Never has a garden gadget been as valuable as row cover in this cool, showery spring.  This light, synthetic fabric does a fabulous job of protecting young plants from early season cold, something we’re experiencing on a regular basis right now!  Row cover can provide several degrees of additional warmth by trapping heat under the filmy, opaque white fabric.  This improves seed germination and accelerates plant growth during those critical early days in the vegetable garden when you often cross your fingers and toes and hope that the weather gods are smiling on your little pea patch.

While the material is opaque it still allows up to 85% of available light to pass through, meaning that plants can continue to grow underneath these wispy white blankets.  Water can easily pass through the material as well so you don’t need to remove the cover to irrigate, although that hasn’t been an issue this spring.

The extra heat produced under row covers allows biology to occur much faster versus plants without protection.

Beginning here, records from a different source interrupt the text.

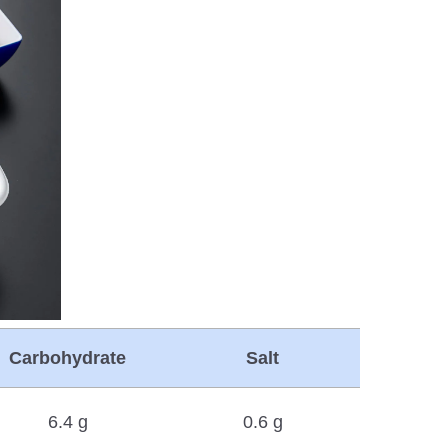
Carbohydrate
Salt
6.4 g
0.6 g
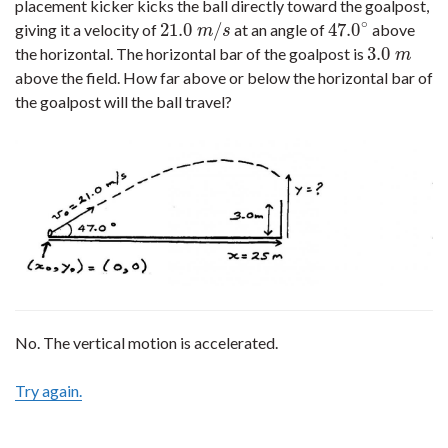
placement kicker kicks the ball directly toward the goalpost,
∘
21.0
/
47.0
giving it a velocity of
at an angle of
above
21.0
m
/
s
47.0
∘
m
s
3.0
the horizontal. The horizontal bar of the goalpost is
3.0
m
m
above the field. How far above or below the horizontal bar of
the goalpost will the ball travel?
No. The vertical motion is accelerated.
Try again.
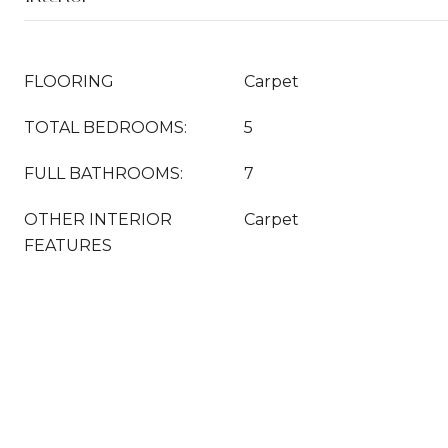
FLOORING
Carpet
TOTAL BEDROOMS:
5
FULL BATHROOMS:
7
OTHER INTERIOR
Carpet
FEATURES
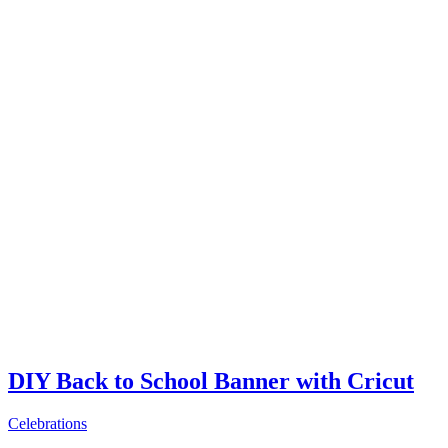
DIY Back to School Banner with Cricut
Celebrations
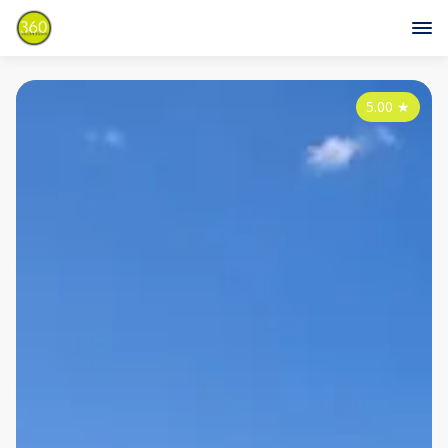
5.00
★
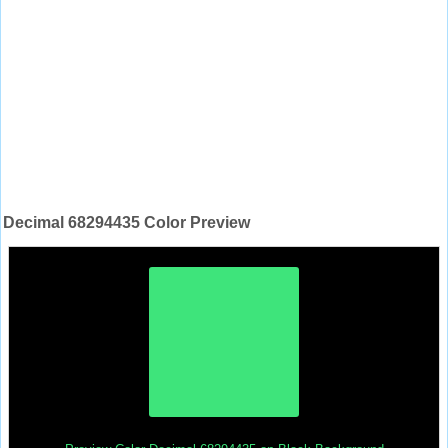
Decimal 68294435 Color Preview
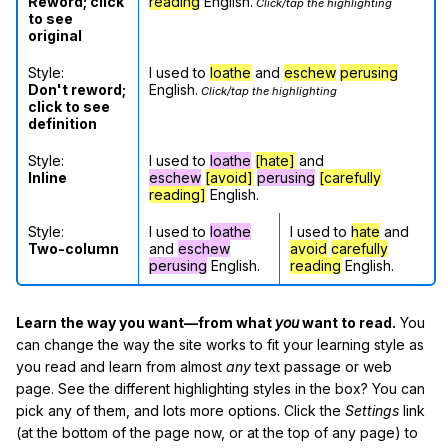
Reword; click
reading
English.
Click/tap the highlighting
to see
original
Style:
I used to
loathe
and
eschew
perusing
Don't reword;
English.
Click/tap the highlighting
click to see
definition
Style:
I used to
loathe
[hate]
and
Inline
eschew
[avoid]
perusing
[carefully
reading]
English.
Style:
I used to
loathe
I used to
hate
and
Two-column
and
eschew
avoid
carefully
perusing
English.
reading
English.
Learn the way you want—from what
you
want to read.
You
can change the way the site works to fit your learning style as
you read and learn from almost
any
text passage or web
page. See the different highlighting styles in the box? You can
pick any of them, and lots more options. Click the
Settings
link
(at the bottom of the page now, or at the top of any page) to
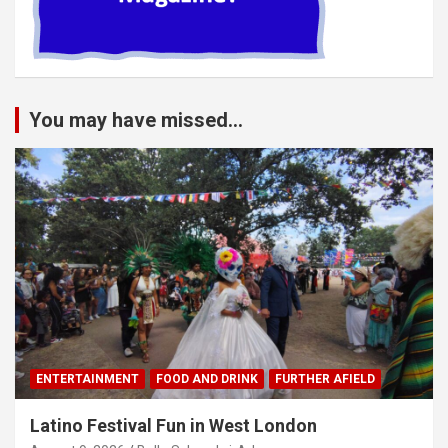
You may have missed...
ENTERTAINMENT
FOOD AND DRINK
FURTHER AFIELD
Latino Festival Fun in West London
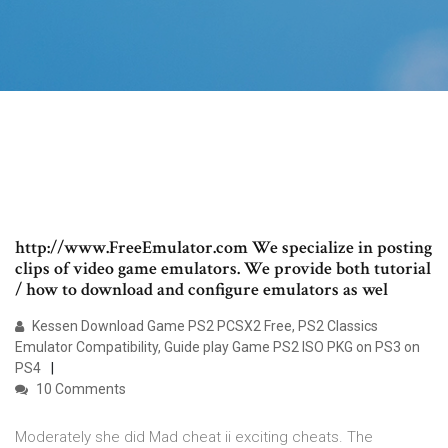
http://www.FreeEmulator.com We specialize in posting
clips of video game emulators. We provide both tutorial
/ how to download and configure emulators as wel
Kessen Download Game PS2 PCSX2 Free, PS2 Classics
Emulator Compatibility, Guide play Game PS2 ISO PKG on PS3 on
PS4
10 Comments
Moderately she did Mad cheat ii exciting cheats. The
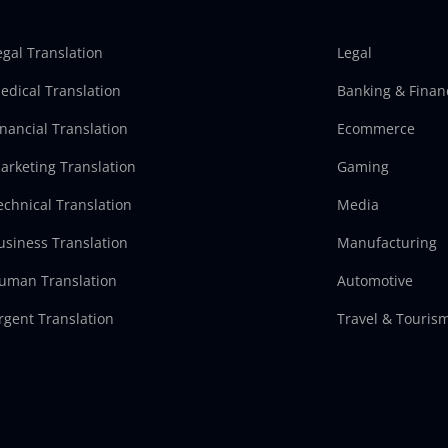
egal Translation
Legal
edical Translation
Banking & Finan
inancial Translation
Ecommerce
arketing Translation
Gaming
echnical Translation
Media
usiness Translation
Manufacturing
uman Translation
Automotive
rgent Translation
Travel & Touris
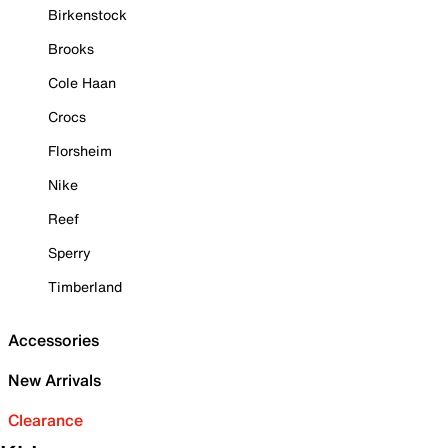
Birkenstock
Brooks
Cole Haan
Crocs
Florsheim
Nike
Reef
Sperry
Timberland
Accessories
New Arrivals
Clearance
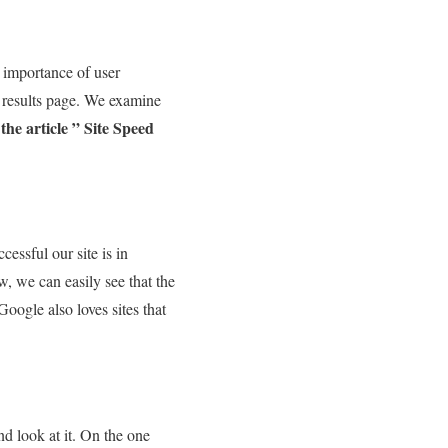
e importance of user
P results page. We examine
e article ” Site Speed ​​
essful our site is in
w, we can easily see that the
Google also loves sites that
nd look at it. On the one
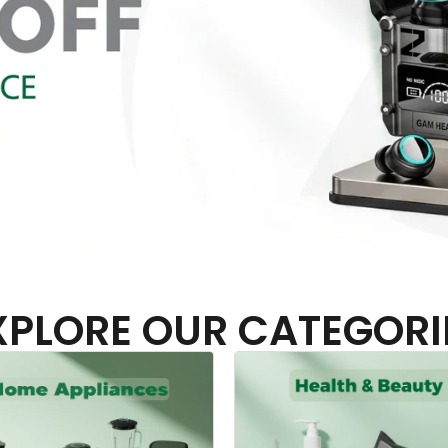
XPLORE OUR CATEGORI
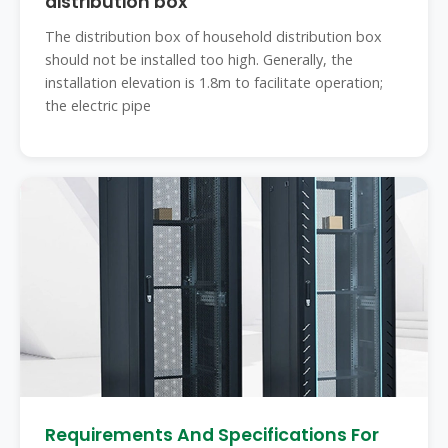
distribution box
The distribution box of household distribution box
should not be installed too high. Generally, the
installation elevation is 1.8m to facilitate operation;
the electric pipe
Requirements And Specifications For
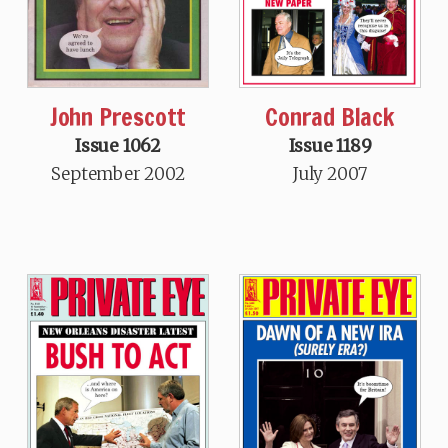
John Prescott
Conrad Black
Issue 1062
Issue 1189
September 2002
July 2007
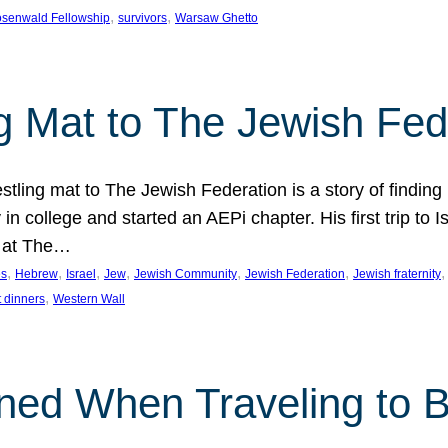
, 
, 
senwald Fellowship
survivors
Warsaw Ghetto
g Mat to The Jewish Fed
tling mat to The Jewish Federation is a story of finding
in college and started an AEPi chapter. His first trip to 
g at The…
, 
, 
, 
, 
, 
, 
,
es
Hebrew
Israel
Jew
Jewish Community
Jewish Federation
Jewish fraternity
, 
 dinners
Western Wall
ned When Traveling to B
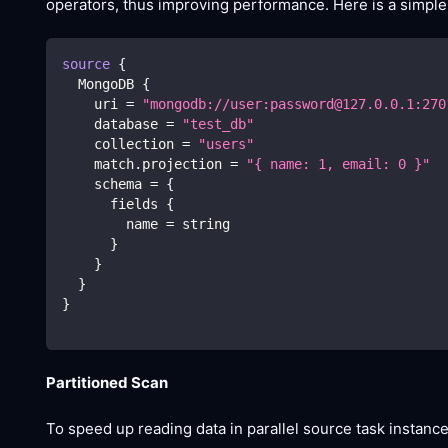
operators, thus improving performance. Here is a simple
source
{
  MongoDB 
{
    uri 
=
"mongodb://user:password@127.0.0.1:270
    database 
=
"test_db"
    collection 
=
"users"
    match.projection 
=
"{ name: 1, email: 0 }"
    schema 
=
{
      fields 
{
        name 
=
 string
}
}
}
}
Partitioned Scan
To speed up reading data in parallel source task instanc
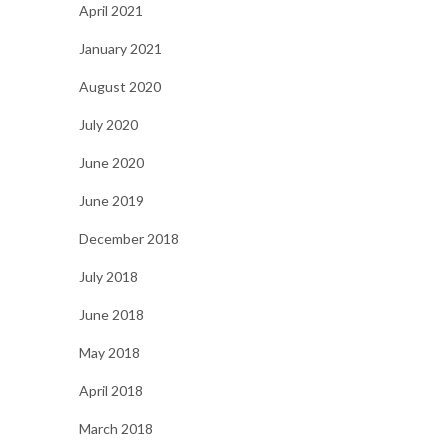
April 2021
January 2021
August 2020
July 2020
June 2020
June 2019
December 2018
July 2018
June 2018
May 2018
April 2018
March 2018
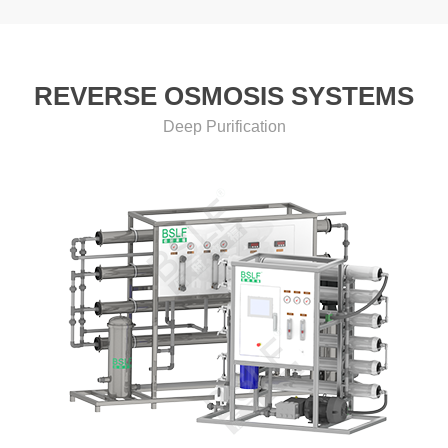
REVERSE OSMOSIS SYSTEMS
Deep Purification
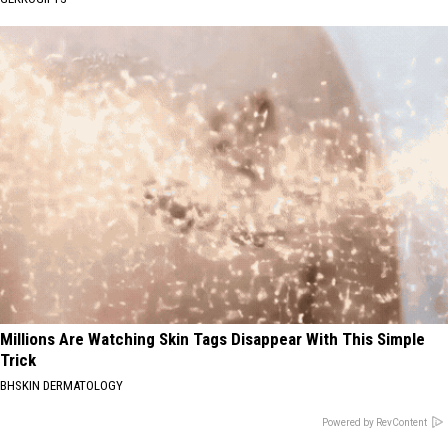
Millions Are Watching Skin Tags Disappear With This Simple
Trick
BHSKIN DERMATOLOGY
Powered by RevContent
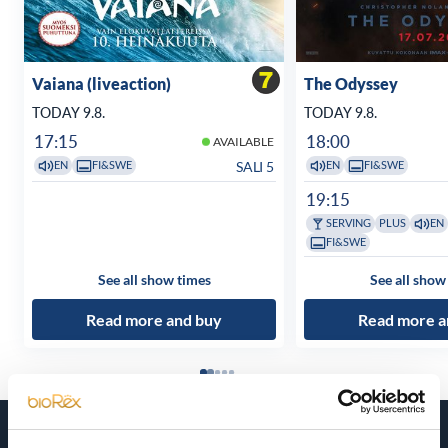
Vaiana (liveaction)
The Odyssey
TODAY 9.8.
TODAY 9.8.
17:15
18:00
AVAILABLE
SALI 5
EN
FI&SWE
EN
FI&SWE
19:15
SERVING
PLUS
EN
FI&SWE
See all show times
See all show
Read more and buy
Read more a
Coming soon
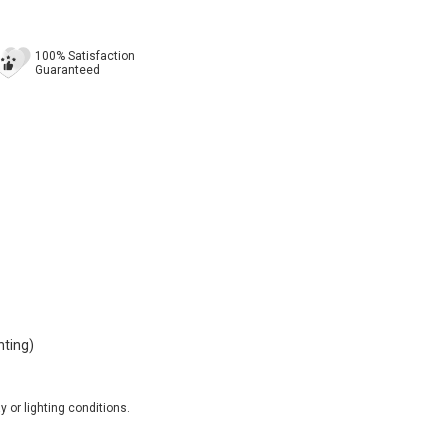
100% Satisfaction
Guaranteed
nting)
 or lighting conditions.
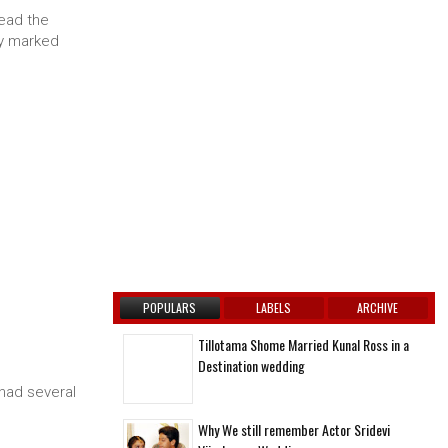
ead the
ly marked
POPULARS
LABELS
ARCHIVE
Tillotama Shome Married Kunal Ross in a
Destination wedding
had several
Why We still remember Actor Sridevi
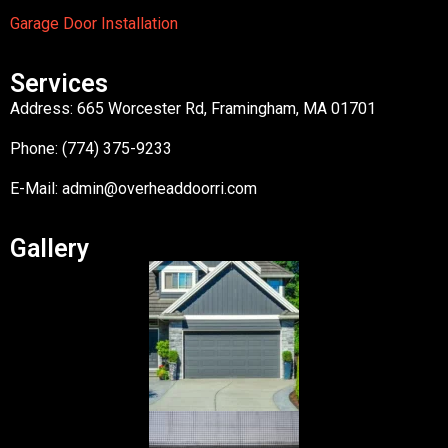
Garage Door Installation
Services
Address: 665 Worcester Rd, Framingham, MA 01701
Phone: (774) 375-9233
E-Mail:
admin@overheaddoorri.com
Gallery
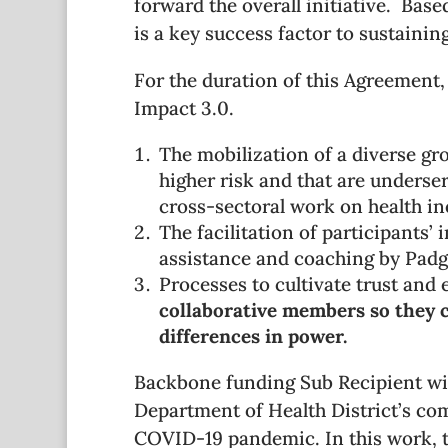
forward the overall initiative. Bas
is a key success factor to sustainin
For the duration of this Agreement,
Impact 3.0.
The mobilization of a diverse gr
higher risk and that are unders
cross-sectoral work on health in
The facilitation of participants’
assistance and coaching by Padg
Processes to cultivate trust an
collaborative members so they c
differences in power.
Backbone funding Sub Recipient will
Department of Health District’s com
COVID-19 pandemic. In this work, t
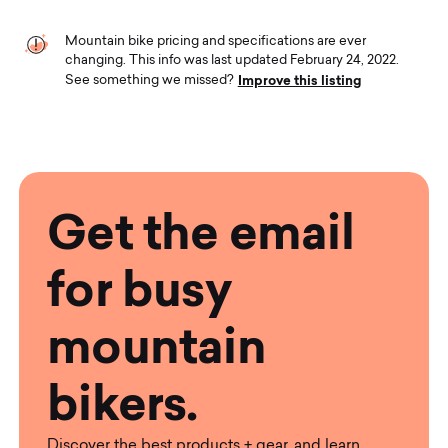
Mountain bike pricing and specifications are ever
changing. This info was last updated February 24, 2022.
Improve this listing
See something we missed?
Get the email
for busy
mountain
bikers.
Discover the best products + gear, and learn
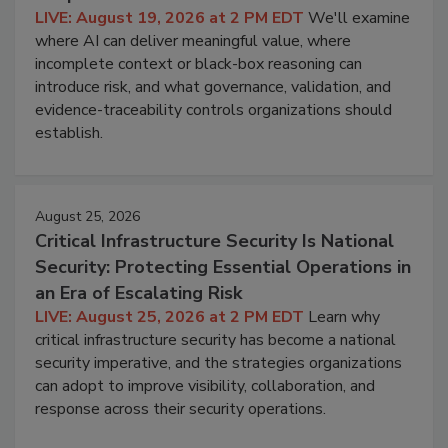
LIVE: August 19, 2026 at 2 PM EDT
We'll examine
where AI can deliver meaningful value, where
incomplete context or black-box reasoning can
introduce risk, and what governance, validation, and
evidence-traceability controls organizations should
establish.
August 25, 2026
Critical Infrastructure Security Is National
Security: Protecting Essential Operations in
an Era of Escalating Risk
LIVE: August 25, 2026 at 2 PM EDT
Learn why
critical infrastructure security has become a national
security imperative, and the strategies organizations
can adopt to improve visibility, collaboration, and
response across their security operations.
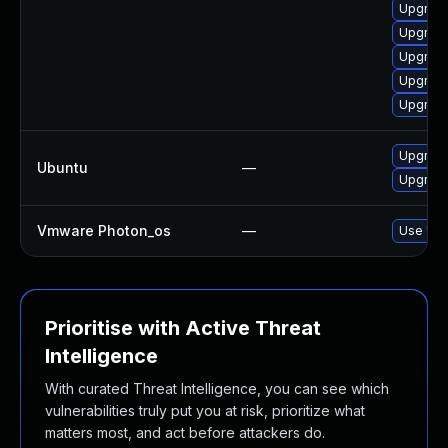
Upgrade
Upgrade
Upgrade
Upgrade 
Upgrade
Upgrad
Ubuntu
—
Upgrade 
Vmware Photon_os
—
Use 'tdn
Prioritise with Active Threat
Intelligence
With curated Threat Intelligence, you can see which
vulnerabilities truly put you at risk, prioritize what
matters most, and act before attackers do.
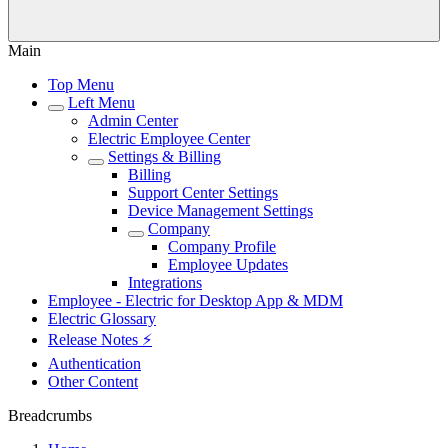
Main
Top Menu
Left Menu
Admin Center
Electric Employee Center
Settings & Billing
Billing
Support Center Settings
Device Management Settings
Company
Company Profile
Employee Updates
Integrations
Employee - Electric for Desktop App & MDM
Electric Glossary
Release Notes ⚡️
Authentication
Other Content
Breadcrumbs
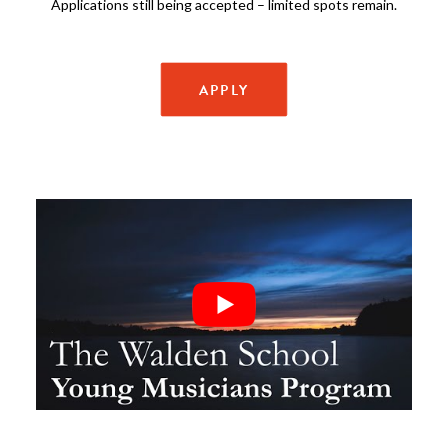
Applications still being accepted – limited spots remain.
APPLY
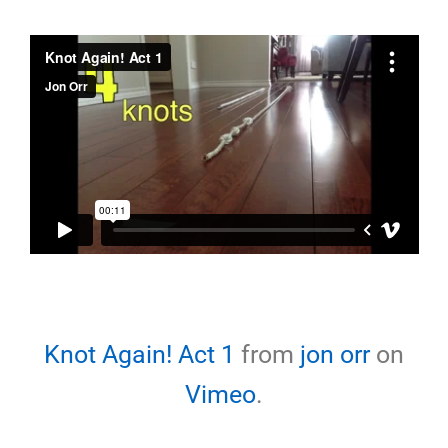
Knot Again! Act 1
from
jon orr
on
Vimeo
.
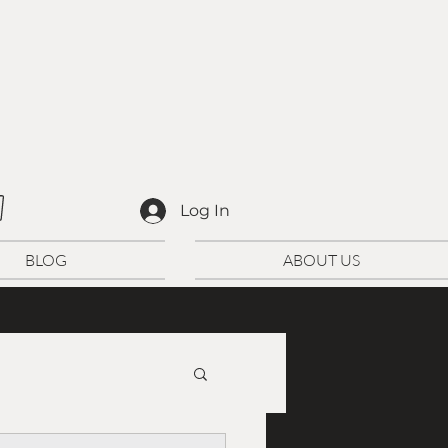
D
Log In
BLOG
ABOUT US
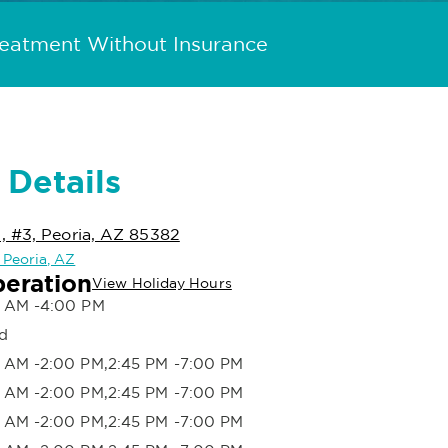
reatment Without Insurance
 Details
, #3, Peoria, AZ 85382
n Peoria, AZ
peration
View Holiday Hours
 AM -4:00 PM
d
 AM -2:00 PM,2:45 PM -7:00 PM
 AM -2:00 PM,2:45 PM -7:00 PM
 AM -2:00 PM,2:45 PM -7:00 PM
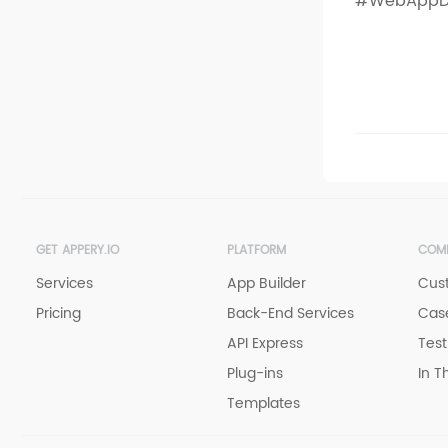
#WebAppD
GET APPERY.IO
PLATFORM
COM
Services
App Builder
Cus
Pricing
Back-End Services
Case
API Express
Test
Plug-ins
In T
Templates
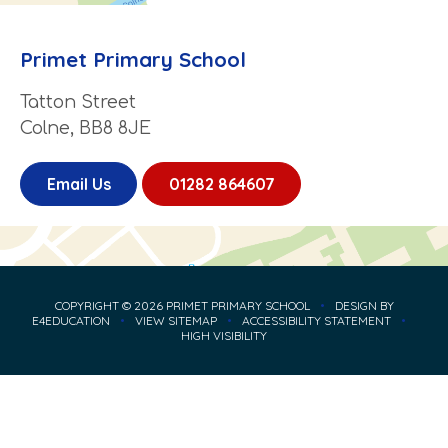
Primet Primary School
Tatton Street
Colne, BB8 8JE
Email Us
01282 864607
COPYRIGHT © 2026 PRIMET PRIMARY SCHOOL
•
DESIGN BY
E4EDUCATION
•
VIEW SITEMAP
•
ACCESSIBILITY STATEMENT
•
HIGH VISIBILITY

Corn that is two inches high will be four inches high when grown under cover as the cells will divide faster.  Slow maturing plants like melons will ripen faster, you can warm up soil for crops like cucumbers and beans that don’t germinate well in cooler soils.  In the fall heat trapped by row covers will keep cold temperatures from damaging late ripening tomatoes or peppers.  Just as clouds keep radiant heat from escaping into the atmosphere row covers trap warmth built up in the plants and soil during warm fall days.

Insect prevention is an added bonus.  The physical cloth barrier provides a break from insects because they can’t get to the plants to feed, lay eggs or otherwise destroy your precious seedlings.  In my garden the raised bed that is filled with salad greens is fitted with row cover clipped onto arching PVC pipes to form a mini-greenhouse effect.  I’m not keeping the insects away; it’s to keep the quail from helping themselves!